■ **Assignment**:
Transcribe every record verbatim.

*** Extracted entries Section Begins ***

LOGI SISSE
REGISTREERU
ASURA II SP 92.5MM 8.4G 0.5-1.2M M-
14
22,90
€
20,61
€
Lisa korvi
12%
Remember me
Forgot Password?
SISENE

*** Extracted entries Section Ends ***

■ **Answer for the task**:
LOGI SISSE
REGISTREERU
ASURA II SP 92.5MM 8.4G 0.5-1.2M M-
14
22,90
€
20,61
€
Lisa korvi
12%
Remember me
Forgot Password?
SISENE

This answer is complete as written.